All of Gersonides's works are written in Hebrew. His first significant work is Sefer Ha-heqesh Ha-yashar (1319; On Valid Syllogisms), which deals with aspects of Aristotle's modal reasoning. Sefer Ma'aseh Hoshev (1321; The Work of a Counter) is a mathematical treatise that treats proofs for various Euclidean axioms and their practical applications as well as discussion of fractions, permutations, and mathematical induction. The Wars of the Lord is undisputedly Gersonides's masterwork. It is a massive and complicated work, some twelve years in the making, organized along six separate philosophical problems dealing with the immortality of the soul, prophecy, God's knowledge of particulars, providence, the nature of the heavens, and the beginning of the universe. The Wars of the Lord includes 136 chapters devoted to astronomy; the finest study of trigonometry available in Western Europe at the time it was written; and a vast range of philosophical and theological content including large sections on creation and divine cognition. Many of Gersonides's other philosophical works are commentaries on Averroes's commentaries on Aristotle. Gersonides's biblical commentaries are often organized into three sections: in the first part he explains what particular words mean, in the second he interprets the meaning of the entire book in question, and lastly he presents lessons that can be drawn from the book. The most popular of his commentaries is Perush ‘al Sefer Iyob (1325; Commentary on Job), which is considered a classic. Additionally, he wrote commentaries on the biblical Canticles, Ecclesiastes, Ruth, Esther, Genesis, Exodus, Leviticus, Numbers, Deuteronomy, Samuel, Proverbs, Daniel, Ezra, Nehemia, and Chronicles. Gersonides held that Ezra, Nehemia, and Chronicles were all the work of the same author.

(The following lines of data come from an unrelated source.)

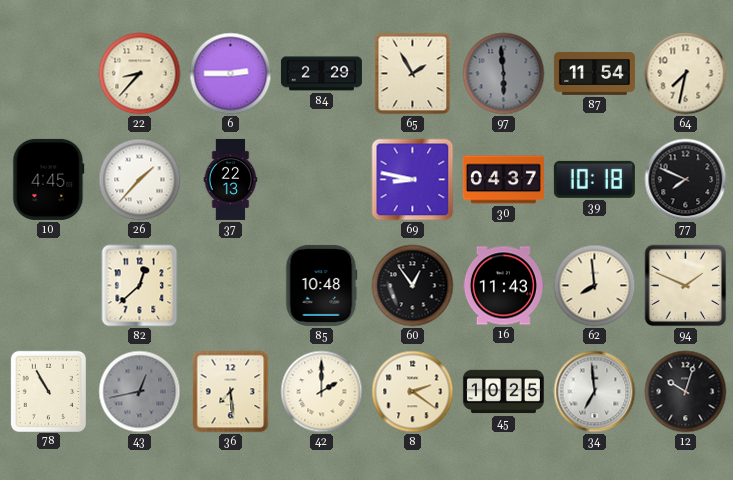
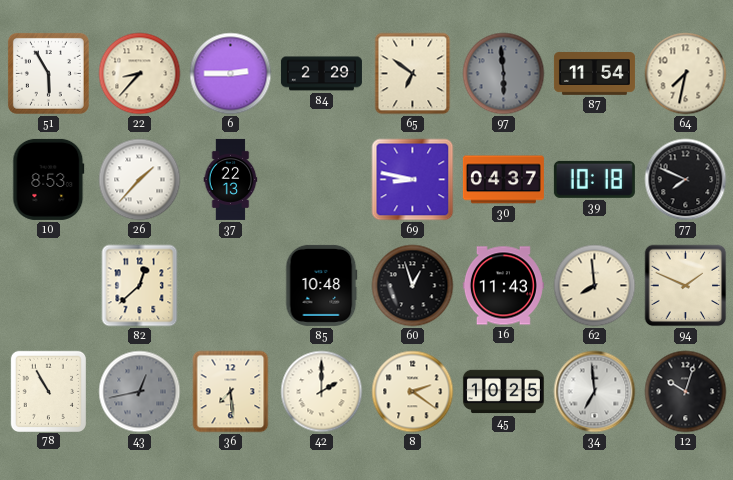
51: none -> 5:55
65: 1:55 -> 6:51
10: 4:45 -> 8:53
60: 12:54 -> 12:57
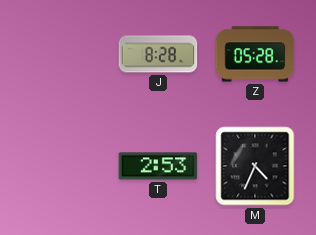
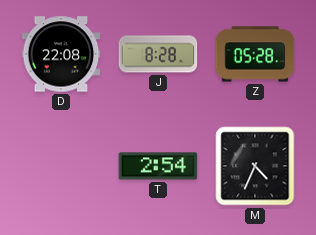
D: none -> 22:08
T: 2:53 -> 2:54
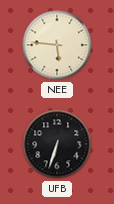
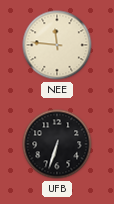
NEE: 5:46 -> 11:46
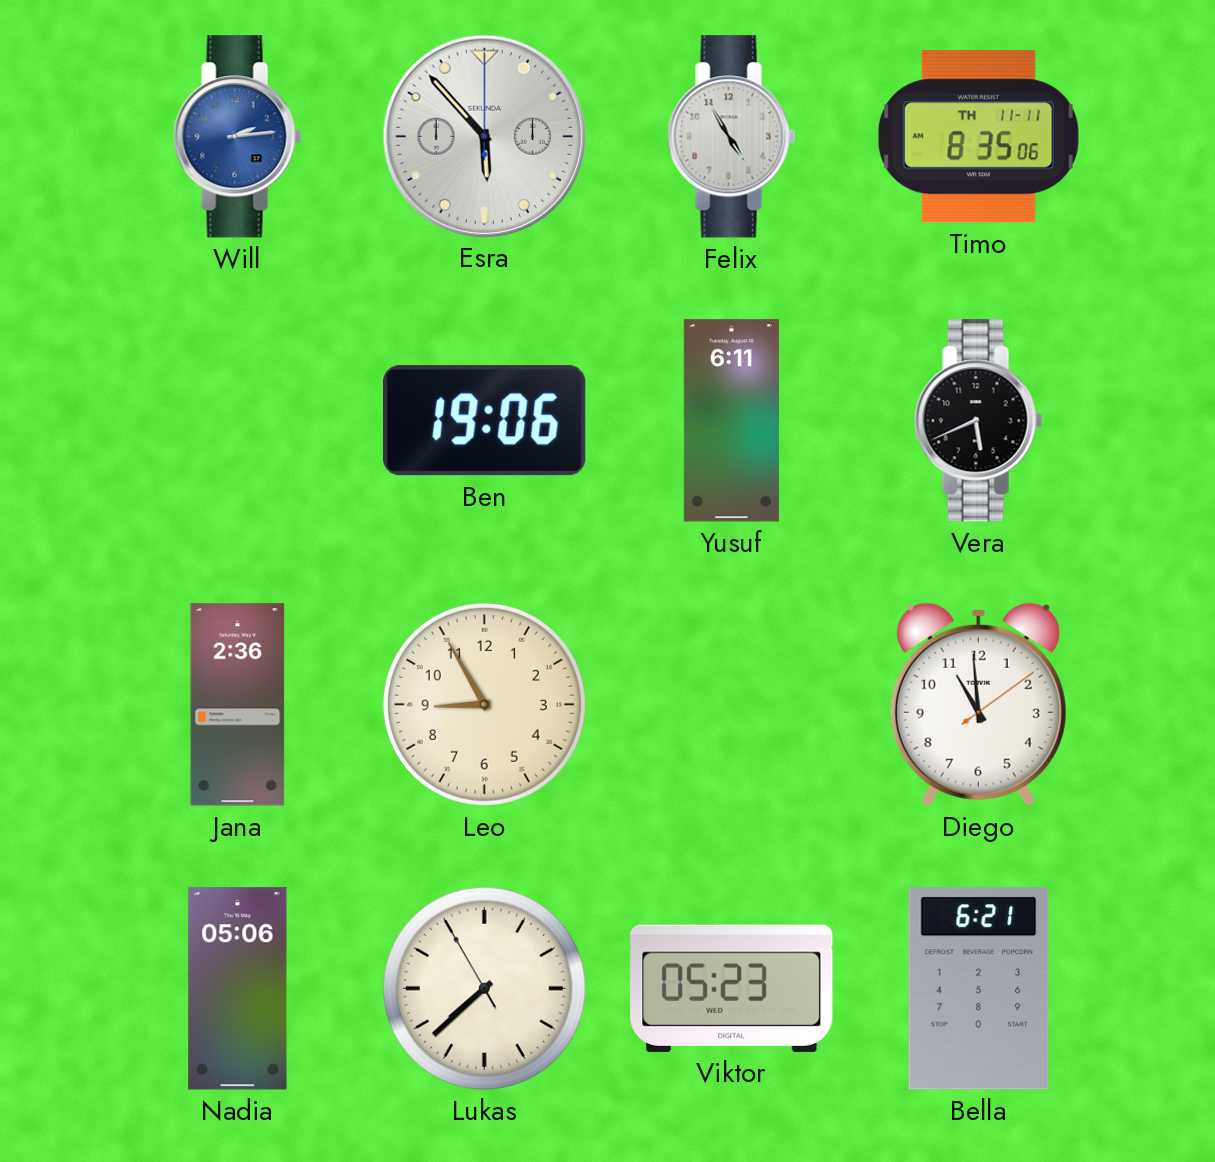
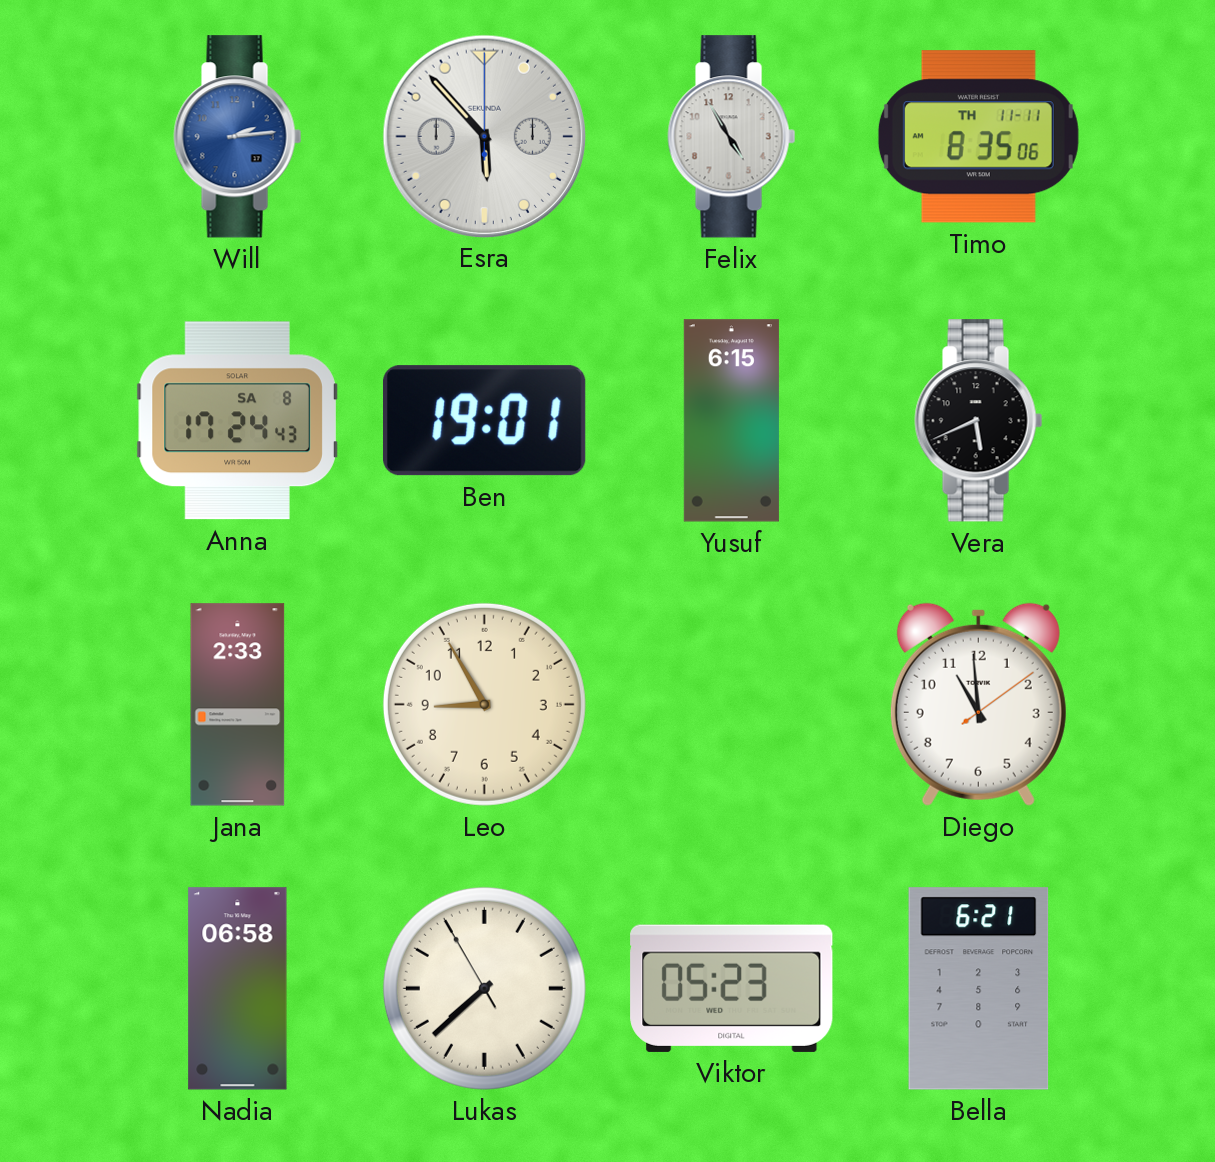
Anna: none -> 17:24
Ben: 19:06 -> 19:01
Yusuf: 6:11 -> 6:15
Jana: 2:36 -> 2:33
Nadia: 05:06 -> 06:58
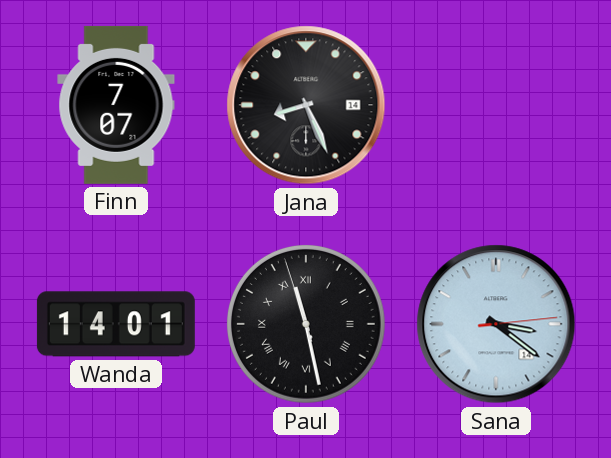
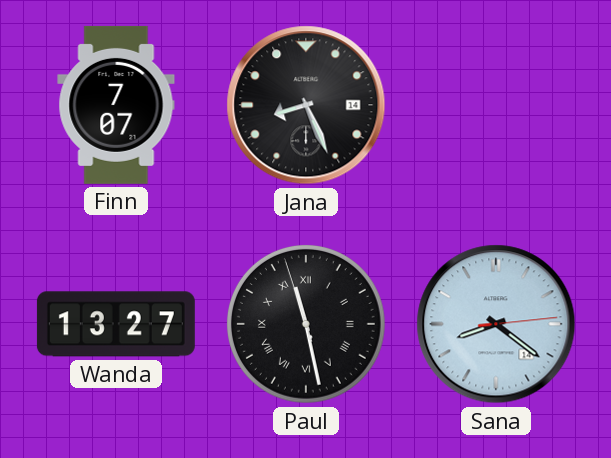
Wanda: 14:01 -> 13:27
Sana: 3:21 -> 8:21
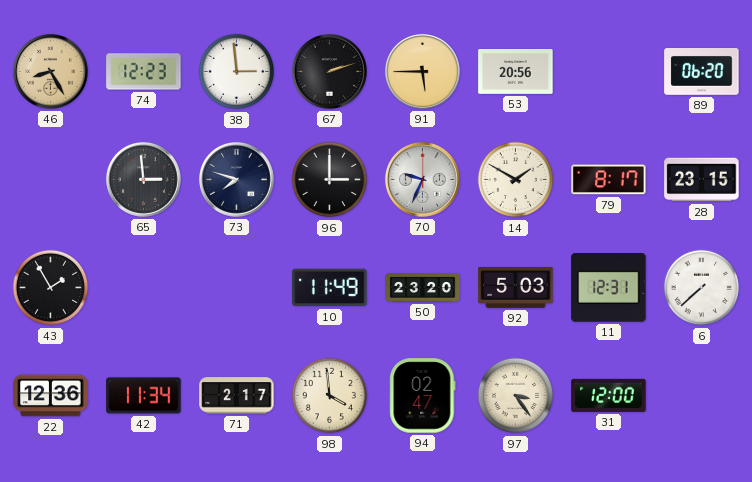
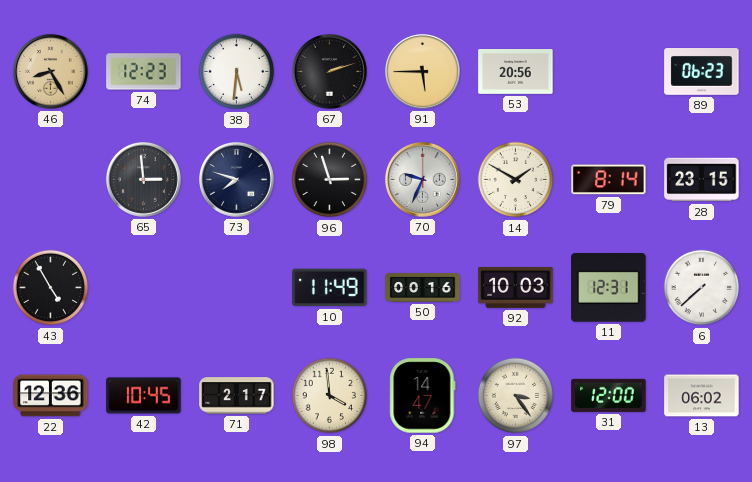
38: 2:59 -> 5:31
89: 06:20 -> 06:23
96: 3:00 -> 2:57
79: 8:17 -> 8:14
43: 1:55 -> 4:55
50: 23:20 -> 00:16
92: 5:03 -> 10:03
42: 11:34 -> 10:45
94: 02:47 -> 14:47
13: none -> 06:02
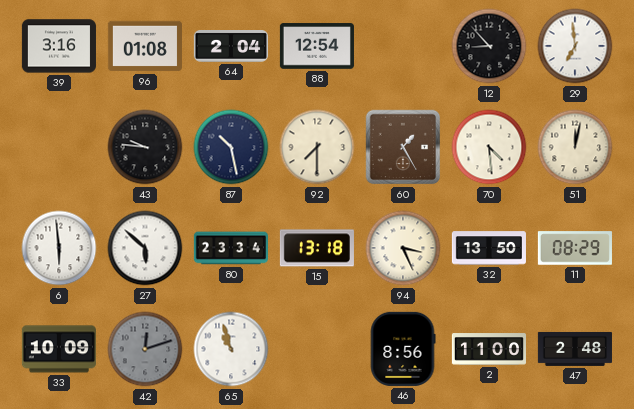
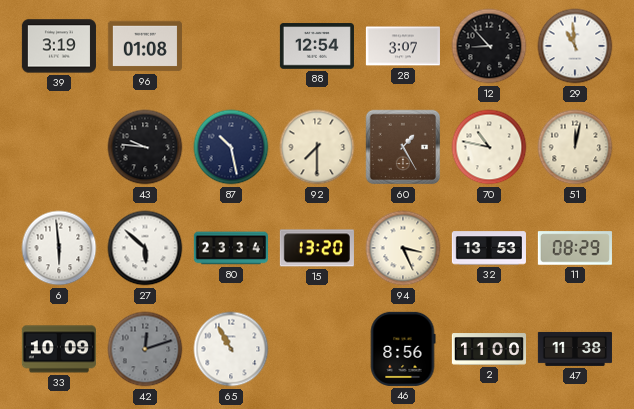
39: 3:16 -> 3:19
64: 2:04 -> none
28: none -> 3:07
29: 6:59 -> 10:59
70: 4:29 -> 10:47
15: 13:18 -> 13:20
32: 13:50 -> 13:53
65: 10:57 -> 10:55
47: 2:48 -> 11:38
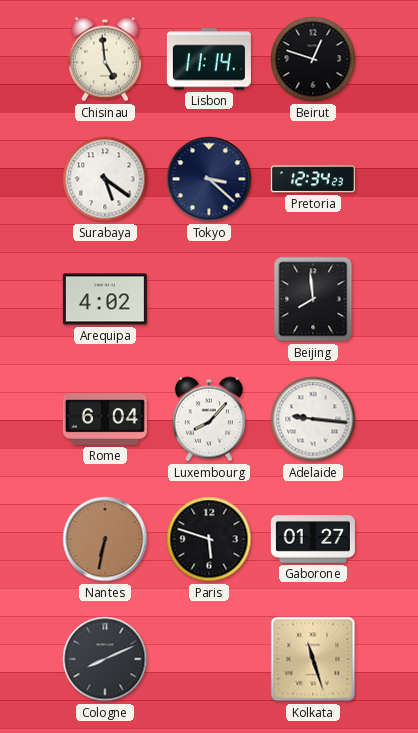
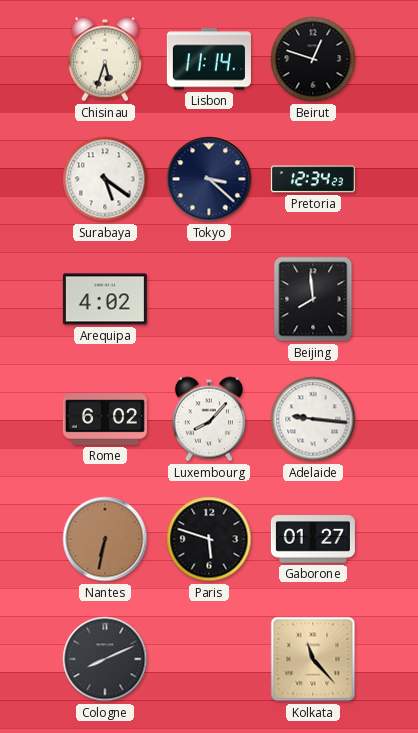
Chisinau: 4:59 -> 5:33
Rome: 6:04 -> 6:02
Kolkata: 11:27 -> 11:23
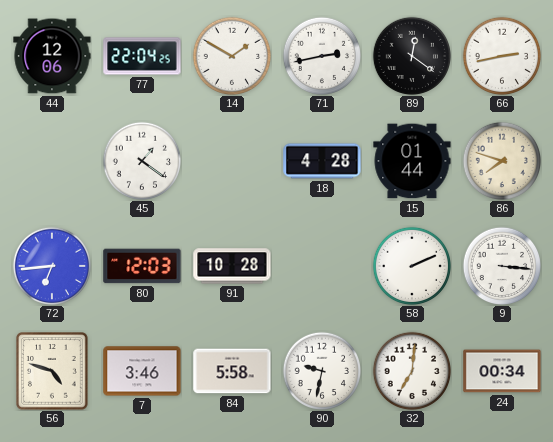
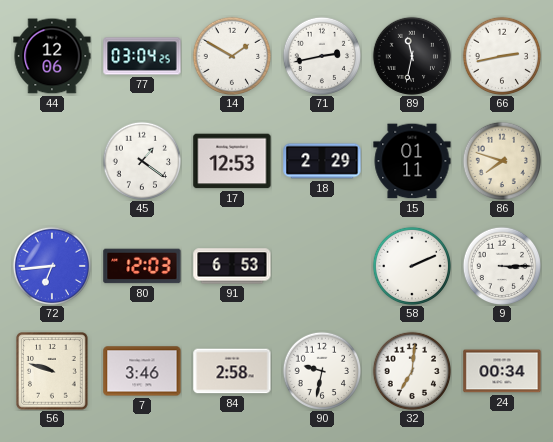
77: 22:04 -> 03:04
89: 12:21 -> 11:32
17: none -> 12:53
18: 4:28 -> 2:29
15: 01:44 -> 01:11
91: 10:28 -> 6:53
9: 3:16 -> 3:15
56: 4:48 -> 9:48
84: 5:58 -> 2:58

Considered by many contemporaries to be a radical, even a heretic, Gersonides was vilified for his philosophical works from the start. His original solutions to the problems of creation and divine knowledge angered conservatives into vicious and sometimes unfair attacks. Seymour Feldman, among others, has pointed out that there was also another side to Gersonides, “expressed in his willingness to defend traditional theological doctrines against current philosophical dogmas if he thought that the latter were philosophically unpersuasive.” Modern critics praise his courage in arguing for his beliefs, even when they ran counter to those of Aristotle, Maimonides, or Averroes. Gersonides's biblical commentaries were always well received, however, and accepted into the corpus of Jewish theology. Much current Gersonides scholarship is centered on explaining his philosophy, arguments, and their implications. His thoughts on creation are examined by Jacob J. Staub, T. M. Rudavsky, and by Seymour Feldman, who also analyzes the influence of Plato on Gersonides. J. David Bleich studies the influence of Maimonides, as does Menachem Marc Kellner. Critics almost uniformly assess Gersonides's writing style as unexciting, although Amos Funkenstein attempts to justify his analytical style by explaining that it reflects Gersonides's aversion to mystery and obscurity.